- Opening Delimiter -

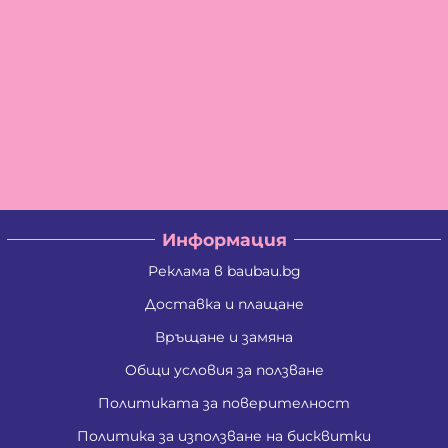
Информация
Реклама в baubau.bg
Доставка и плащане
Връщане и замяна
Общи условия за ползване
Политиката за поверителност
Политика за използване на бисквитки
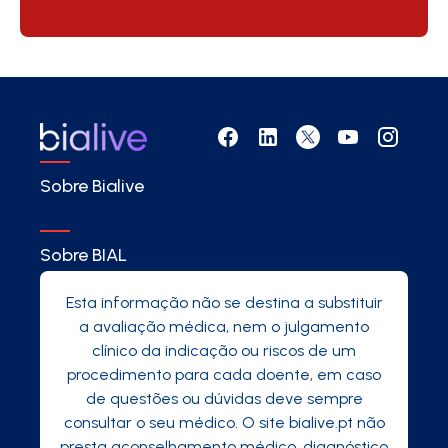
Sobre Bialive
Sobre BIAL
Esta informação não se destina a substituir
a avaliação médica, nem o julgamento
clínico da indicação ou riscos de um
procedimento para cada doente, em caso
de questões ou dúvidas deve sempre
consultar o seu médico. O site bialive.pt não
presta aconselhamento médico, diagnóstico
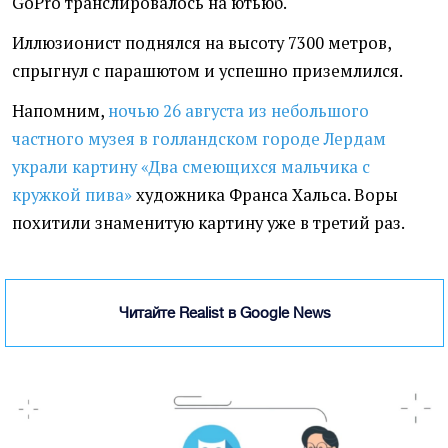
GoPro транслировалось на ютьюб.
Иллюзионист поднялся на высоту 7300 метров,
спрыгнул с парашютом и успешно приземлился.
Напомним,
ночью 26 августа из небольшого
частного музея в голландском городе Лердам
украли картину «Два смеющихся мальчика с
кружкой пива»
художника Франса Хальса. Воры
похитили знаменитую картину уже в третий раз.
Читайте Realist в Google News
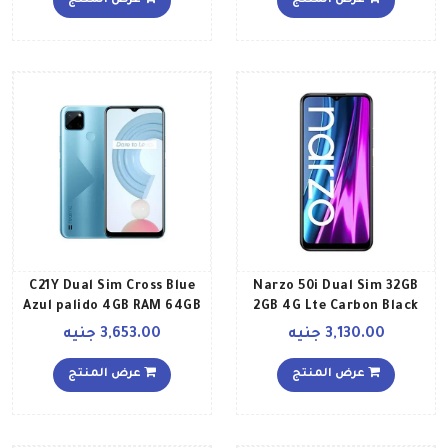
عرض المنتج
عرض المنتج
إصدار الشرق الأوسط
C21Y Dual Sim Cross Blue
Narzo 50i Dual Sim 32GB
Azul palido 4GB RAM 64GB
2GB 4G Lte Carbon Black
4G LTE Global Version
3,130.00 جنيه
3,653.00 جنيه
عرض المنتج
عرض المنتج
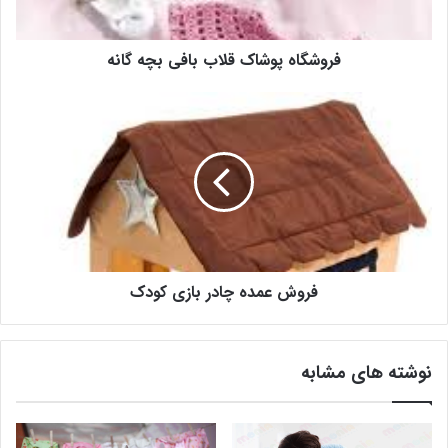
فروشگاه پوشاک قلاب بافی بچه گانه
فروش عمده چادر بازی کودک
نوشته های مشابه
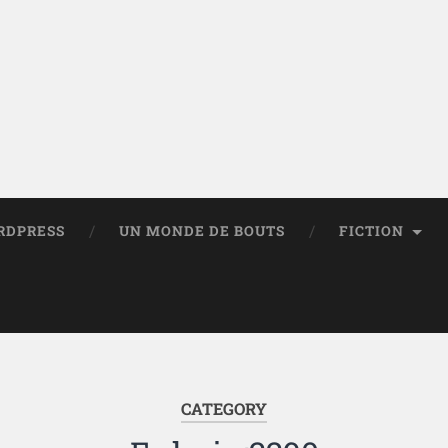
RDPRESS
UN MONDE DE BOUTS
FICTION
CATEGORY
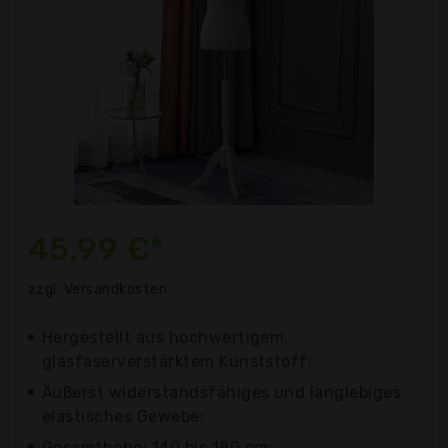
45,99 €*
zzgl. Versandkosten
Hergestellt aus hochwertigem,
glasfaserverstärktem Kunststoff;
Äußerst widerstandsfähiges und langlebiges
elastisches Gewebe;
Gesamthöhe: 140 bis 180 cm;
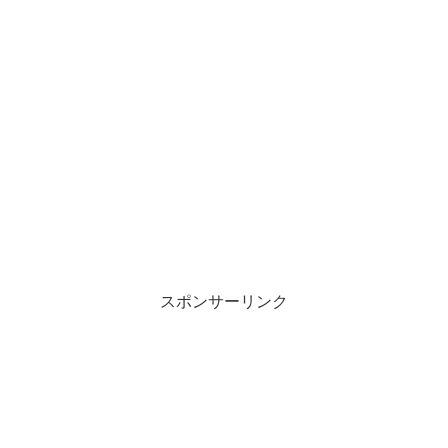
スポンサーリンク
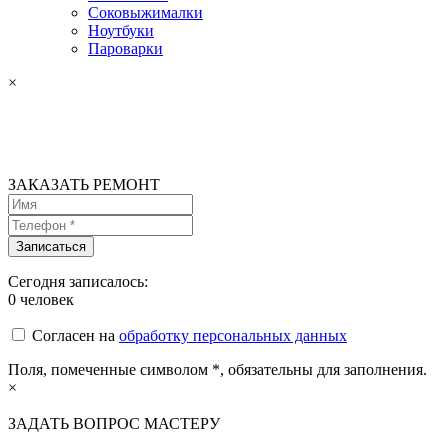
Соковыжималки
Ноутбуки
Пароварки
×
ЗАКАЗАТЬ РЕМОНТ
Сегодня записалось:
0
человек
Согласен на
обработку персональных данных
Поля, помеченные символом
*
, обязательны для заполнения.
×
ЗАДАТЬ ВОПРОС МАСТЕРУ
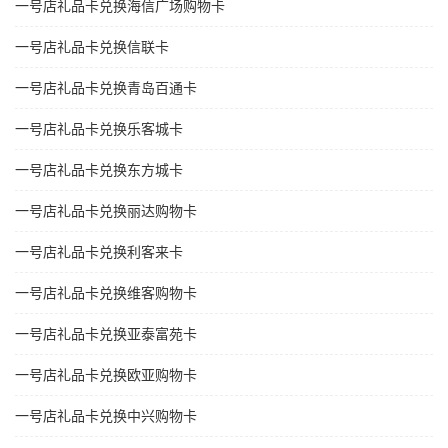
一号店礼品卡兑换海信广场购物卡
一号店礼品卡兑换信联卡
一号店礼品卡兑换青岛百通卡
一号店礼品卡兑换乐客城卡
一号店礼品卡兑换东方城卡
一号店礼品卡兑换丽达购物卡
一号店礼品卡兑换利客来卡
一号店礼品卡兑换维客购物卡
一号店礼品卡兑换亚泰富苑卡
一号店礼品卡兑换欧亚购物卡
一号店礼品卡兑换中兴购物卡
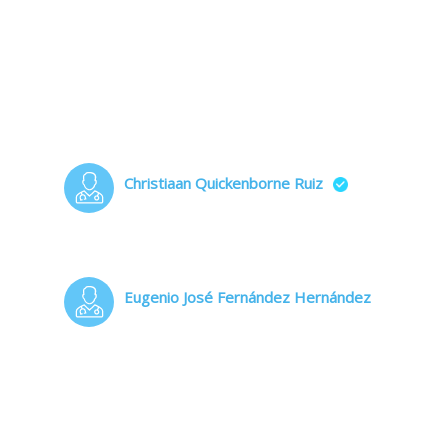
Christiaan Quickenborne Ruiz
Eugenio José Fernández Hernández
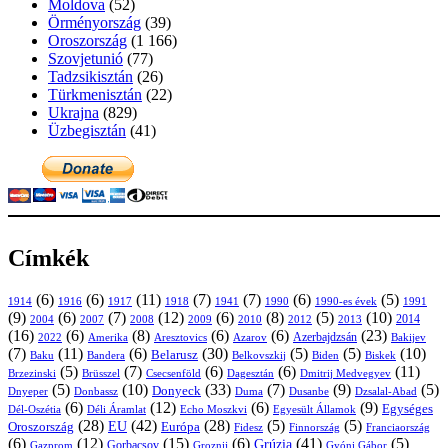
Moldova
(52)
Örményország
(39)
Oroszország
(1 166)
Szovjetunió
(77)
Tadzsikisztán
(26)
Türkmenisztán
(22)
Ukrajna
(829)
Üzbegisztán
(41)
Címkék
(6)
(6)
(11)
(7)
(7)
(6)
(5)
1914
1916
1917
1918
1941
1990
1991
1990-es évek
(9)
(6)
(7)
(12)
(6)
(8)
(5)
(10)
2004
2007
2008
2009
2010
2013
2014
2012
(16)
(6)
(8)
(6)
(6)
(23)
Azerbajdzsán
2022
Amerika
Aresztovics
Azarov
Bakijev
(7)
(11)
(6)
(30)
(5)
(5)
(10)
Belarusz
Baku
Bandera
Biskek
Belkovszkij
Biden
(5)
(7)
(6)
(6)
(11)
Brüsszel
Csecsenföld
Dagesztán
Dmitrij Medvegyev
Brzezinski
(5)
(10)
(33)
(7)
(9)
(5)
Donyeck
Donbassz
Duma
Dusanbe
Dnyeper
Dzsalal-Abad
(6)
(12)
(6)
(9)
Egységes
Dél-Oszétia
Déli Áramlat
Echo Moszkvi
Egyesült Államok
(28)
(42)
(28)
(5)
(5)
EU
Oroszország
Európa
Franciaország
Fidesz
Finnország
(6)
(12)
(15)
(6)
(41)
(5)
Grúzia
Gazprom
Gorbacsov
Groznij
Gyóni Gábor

- Closing Delimiter -
- Opening Delimiter -

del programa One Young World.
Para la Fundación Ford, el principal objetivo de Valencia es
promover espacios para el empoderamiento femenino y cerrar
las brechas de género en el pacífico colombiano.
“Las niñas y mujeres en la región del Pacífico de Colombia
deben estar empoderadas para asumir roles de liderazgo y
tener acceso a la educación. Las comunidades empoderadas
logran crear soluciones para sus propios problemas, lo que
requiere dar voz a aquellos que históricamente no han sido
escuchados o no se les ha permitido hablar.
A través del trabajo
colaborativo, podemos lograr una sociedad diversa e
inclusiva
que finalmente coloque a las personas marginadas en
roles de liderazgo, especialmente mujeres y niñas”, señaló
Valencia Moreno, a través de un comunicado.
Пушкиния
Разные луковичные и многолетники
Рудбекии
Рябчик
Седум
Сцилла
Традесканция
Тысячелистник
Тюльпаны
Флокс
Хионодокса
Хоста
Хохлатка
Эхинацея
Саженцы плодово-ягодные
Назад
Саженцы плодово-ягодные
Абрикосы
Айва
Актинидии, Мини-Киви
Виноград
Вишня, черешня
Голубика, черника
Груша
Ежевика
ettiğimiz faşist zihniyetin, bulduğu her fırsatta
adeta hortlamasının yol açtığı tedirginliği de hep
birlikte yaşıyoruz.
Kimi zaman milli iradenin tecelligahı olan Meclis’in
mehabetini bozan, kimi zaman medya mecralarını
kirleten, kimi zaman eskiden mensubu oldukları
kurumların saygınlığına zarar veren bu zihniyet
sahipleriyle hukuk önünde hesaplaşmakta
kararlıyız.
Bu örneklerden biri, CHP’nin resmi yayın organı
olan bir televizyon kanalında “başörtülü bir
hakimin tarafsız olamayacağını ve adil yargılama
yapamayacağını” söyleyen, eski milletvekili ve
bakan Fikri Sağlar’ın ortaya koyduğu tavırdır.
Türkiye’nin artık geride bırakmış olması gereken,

- Closing Delimiter -

Your instructions — Going by the data above, give back only the lines from the one containing "a avaliação médica, nem o julgamento" through the one containing "GoPro транслировалось на ютьюб.", exactly as they stand, both ends included and no images.

Output —
a avaliação médica, nem o julgamento
clínico da indicação ou riscos de um
procedimento para cada doente, em caso
de questões ou dúvidas deve sempre
consultar o seu médico. O site bialive.pt não
presta aconselhamento médico, diagnóstico
GoPro транслировалось на ютьюб.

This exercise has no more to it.